## Contents
- [Introduction](#introduction)
    - [DSDP problem](#dsdp-problem)
    - [Policies](#policies)
- [Formal Definition](#formal-definition)
    - [Structural of DSDP](#structure-of-dsdp-input)
    - [Solution of DSDP](#solution-of-dsdp-output)
- [Value and Optimality (Property of DSDP)](#value-and-optimality)
    - [Two Operators](#two-operators)
    - [Principle of Optimality](#the-bellman-equation-and-the-principle-of-optimality)
- [Solving DSDP](#solving-dsdps)
    - [Value Funciton Iteration](#value-function-iteration)
    - [Policy iteration](#policy-iteration)

## Introduction

In the previous lecture, we had a brief introduction to the interesting aspects of DSDP through the McCall search model.

In this lecture, we will introduce the general structure of DSDP and discuss two methods for solving DSDP:
- Value Function Iteration
- Policy Function Iteration


### DSDP Problem

A discrete DP is a maximization problem with an objective function of the form

<a id='equation-dp-objective'></a>
$$
\sum_{t = 0}^{\infty} \beta^t \mathbb{E} r(s_t, a_t) \tag{1} \\
\text{s.t.} \quad a_t \in A(s_t)
$$

where

- $ s_t $ is the state variable  
- $ a_t $ is the action  
- $ A(s_t) $ is the set of feasible actions
- $ \beta $ is a discount factor  
- $ r(s_t, a_t) $ is interpreted as a current reward when the state is $ s_t $ and the action chosen is $ a_t $  

In the optimization problem, the expectation $\mathbb{E}$ is built on transition probabilities $ Q(s_t, a_t, s_{t+1}) $.

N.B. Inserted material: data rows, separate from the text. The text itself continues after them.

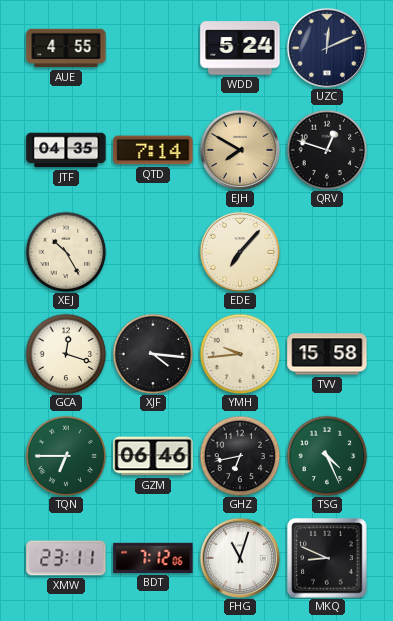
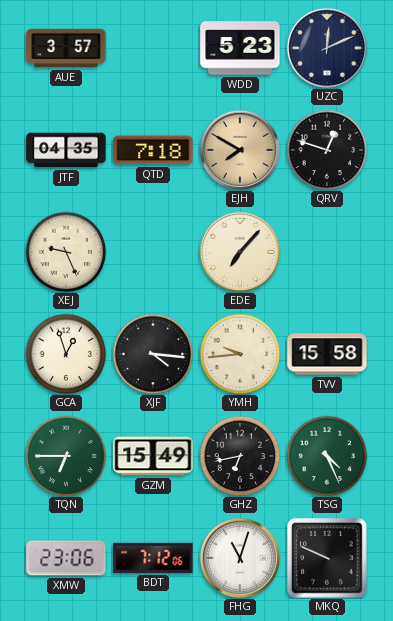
AUE: 4:55 -> 3:57
WDD: 5:24 -> 5:23
QTD: 7:14 -> 7:18
XEJ: 10:25 -> 9:26
GCA: 12:18 -> 12:57
GZM: 06:46 -> 15:49
XMW: 23:11 -> 23:06
MKQ: 8:49 -> 9:49
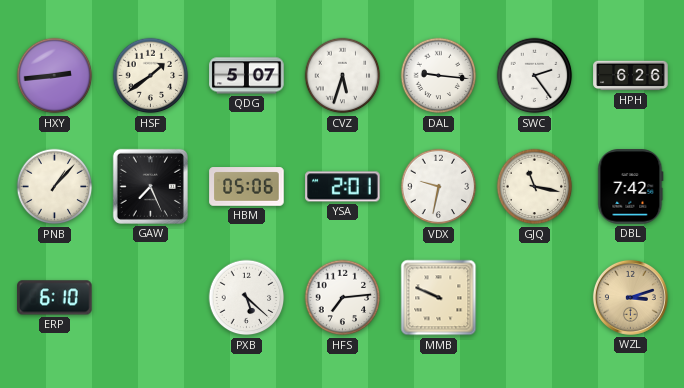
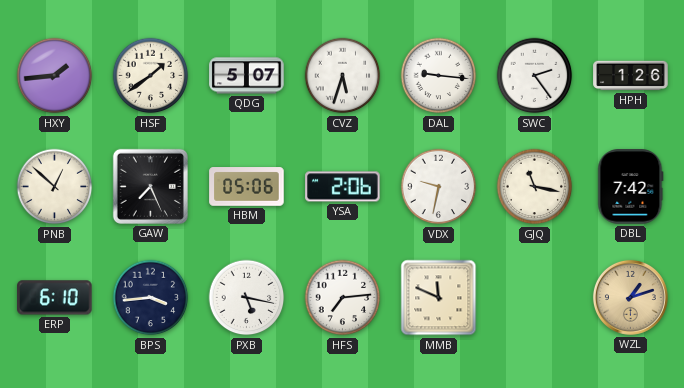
HXY: 2:44 -> 1:44
HPH: 6:26 -> 1:26
PNB: 1:07 -> 12:52
YSA: 2:01 -> 2:06
BPS: none -> 3:44
PXB: 5:22 -> 5:17
MMB: 9:49 -> 11:49
WZL: 3:12 -> 1:12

Each pair $ (s_t, a_t) $ pins down transition probabilities $ Q(s_t, a_t, s_{t+1}) $ for the next period state $ s_{t+1} $. **Thus, actions influence not only current rewards but also the future time path of the state.**

Examples:

- consuming today vs saving and accumulating assets  
- accepting a job offer today vs seeking a better one in the future  
- exercising an option now vs waiting  

### Policies

**The most fruitful way to think about solutions to discrete DP problems is to compare *policies*.**

In general, **a policy is a randomized map from past actions and states to current action.**

In the setting formalized below, it suffices to consider so-called **stationary Markov policies**, which consider only the current state.

In particular, a **stationary Markov policy is a time-invariant map $ \sigma $ from states to actions**

- $ a_t = \sigma(s_t) $ indicates that $ a_t $ is the action to be taken in state $ s_t $  

It is known that, for any arbitrary policy, there exists a stationary Markov policy that dominates it at least weakly.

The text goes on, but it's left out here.